_PROBLEM TO SOLVE_. Each line from the first entry to the line with "relationships with top", both included, is to be returned unchanged, with any pictures dropped.

##### INFORMATION SUPPLIED

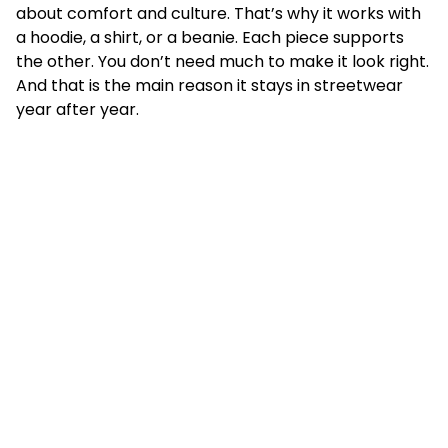
about comfort and culture. That’s why it works with
a hoodie, a shirt, or a beanie. Each piece supports
the other. You don’t need much to make it look right.
And that is the main reason it stays in streetwear
year after year.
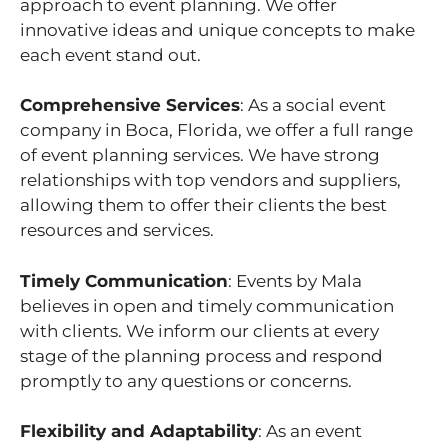
approach to event planning. We offer
innovative ideas and unique concepts to make
each event stand out.
Comprehensive Services
: As a social event
company in Boca, Florida, we offer a full range
of event planning services. We have strong
relationships with top vendors and suppliers,
allowing them to offer their clients the best
resources and services.
Timely Communication
: Events by Mala
believes in open and timely communication
with clients. We inform our clients at every
stage of the planning process and respond
promptly to any questions or concerns.
Flexibility and Adaptability
: As an event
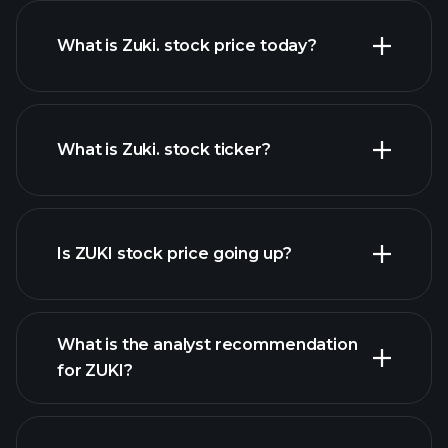
What is Zuki. stock price today?
What is Zuki. stock ticker?
advanced chart
Is ZUKI stock price going up?
What is the analyst recommendation
for ZUKI?
ZUKI chart.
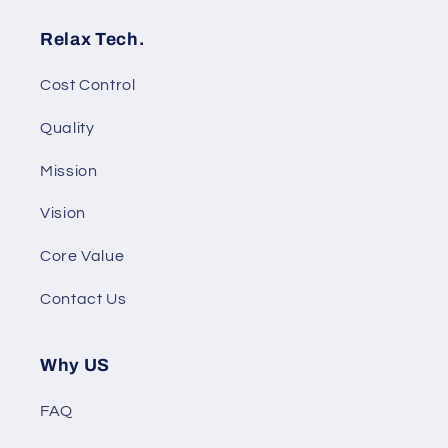
Relax Tech.
Cost Control
Quality
Mission
Vision
Core Value
Contact Us
Why US
FAQ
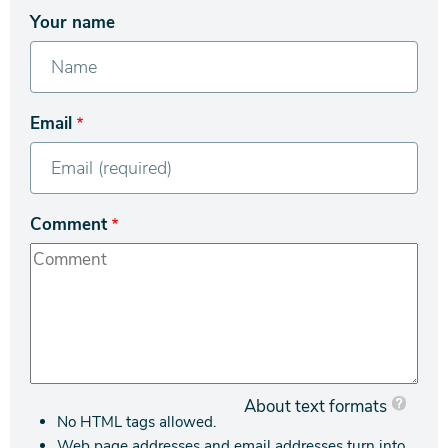
Your name
Email
Comment
About text formats
No HTML tags allowed.
Web page addresses and email addresses turn into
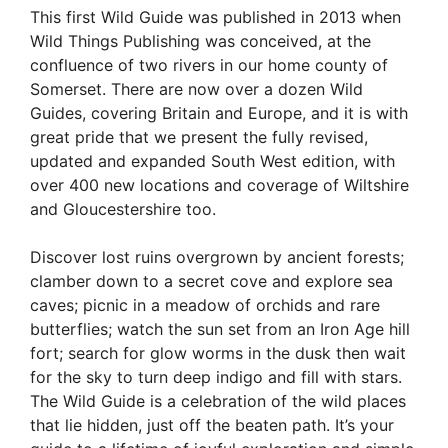
This first Wild Guide was published in 2013 when
Wild Things Publishing was conceived, at the
confluence of two rivers in our home county of
Somerset. There are now over a dozen Wild
Guides, covering Britain and Europe, and it is with
great pride that we present the fully revised,
updated and expanded South West edition, with
over 400 new locations and coverage of Wiltshire
and Gloucestershire too.
Discover lost ruins overgrown by ancient forests;
clamber down to a secret cove and explore sea
caves; picnic in a meadow of orchids and rare
butterflies; watch the sun set from an Iron Age hill
fort; search for glow worms in the dusk then wait
for the sky to turn deep indigo and fill with stars.
The Wild Guide is a celebration of the wild places
that lie hidden, just off the beaten path. It’s your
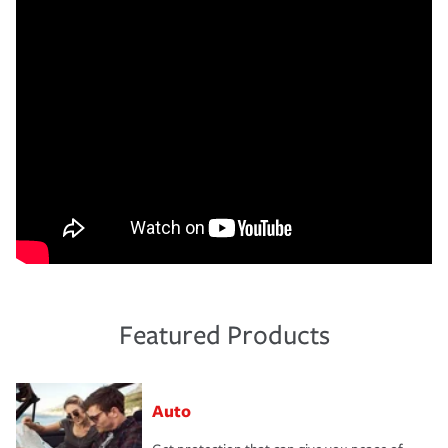
Featured Products
Auto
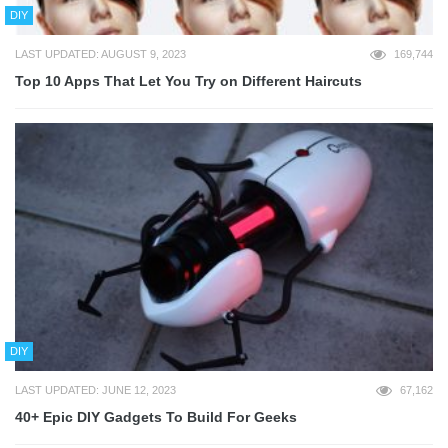
DIY
LAST UPDATED: AUGUST 9, 2023
169,744
Top 10 Apps That Let You Try on Different Haircuts
DIY
LAST UPDATED: JUNE 12, 2023
67,162
40+ Epic DIY Gadgets To Build For Geeks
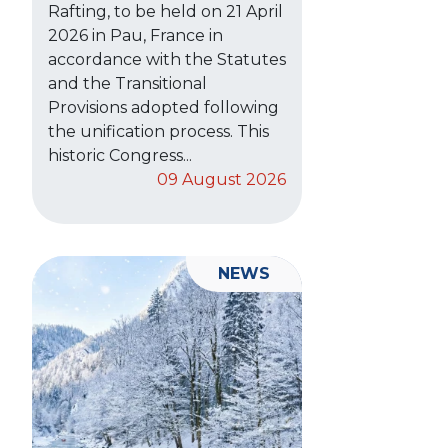
Rafting, to be held on 21 April
2026 in Pau, France in
accordance with the Statutes
and the Transitional
Provisions adopted following
the unification process. This
historic Congress...
09 August 2026
NEWS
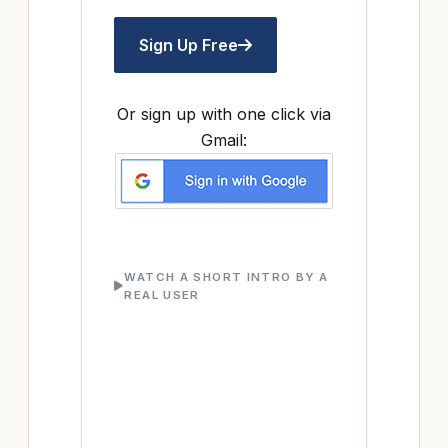
Sign Up Free
Or sign up with one click via
Gmail:
WATCH A SHORT INTRO BY A
REAL USER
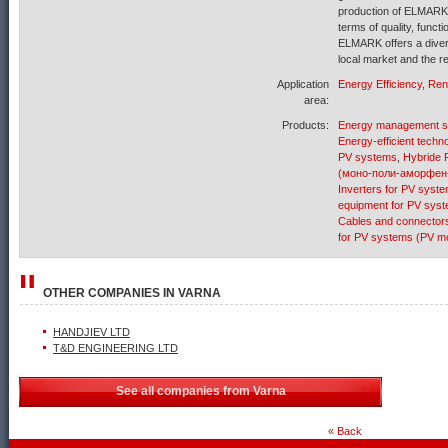
production of ELMARK i
terms of quality, funct
ELMARK offers a diver
local market and the r
Application
Energy Efficiency
,
Ren
area:
Products:
Energy management 
Energy-efficient techn
PV systems
,
Hybride 
(моно-поли-аморфен
Inverters for PV syst
equipment for PV sys
Cables and connector
for PV systems (PV mo
OTHER COMPANIES IN
VARNA
HANDJIEV LTD
T&D ENGINEERING LTD
See all companies from Varna
« Back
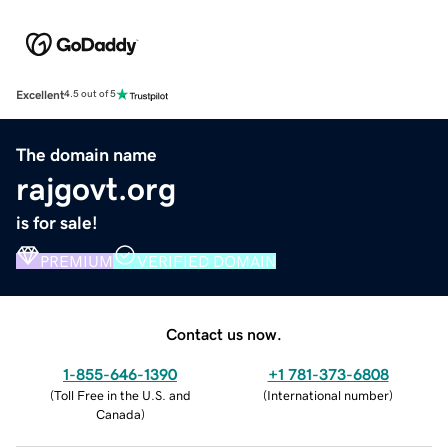
Excellent
4.5 out of 5
The domain name
rajgovt.org
is for sale!
PREMIUM
VERIFIED DOMAIN
Contact us now.
1-855-646-1390
+1 781-373-6808
(
Toll Free in the U.S. and
(
International number
)
Canada
)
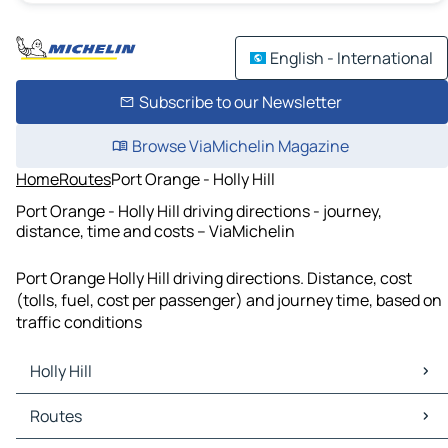
English - International
Subscribe to our Newsletter
Browse ViaMichelin Magazine
Home
Routes
Port Orange - Holly Hill
Port Orange - Holly Hill driving directions - journey,
distance, time and costs – ViaMichelin
Port Orange Holly Hill driving directions. Distance, cost
(tolls, fuel, cost per passenger) and journey time, based on
traffic conditions
Holly Hill
Holly Hill Maps
Routes
Holly Hill Traffic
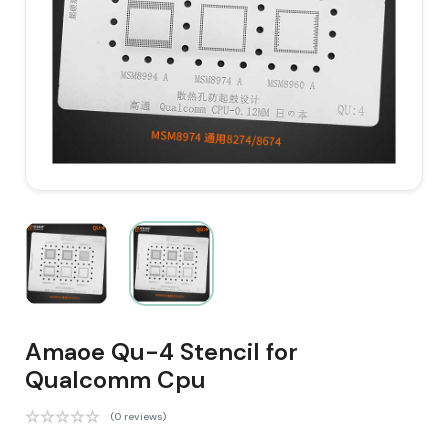
Amaoe Qu-4 Stencil for
Qualcomm Cpu
(0 reviews)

##########

_SOLVED PROBLEM_.
about comfort and culture. That’s why it works with
a hoodie, a shirt, or a beanie. Each piece supports
the other. You don’t need much to make it look right.
And that is the main reason it stays in streetwear
year after year.
approach to event planning. We offer
innovative ideas and unique concepts to make
each event stand out.
Comprehensive Services
: As a social event
company in Boca, Florida, we offer a full range
of event planning services. We have strong
relationships with top vendors and suppliers,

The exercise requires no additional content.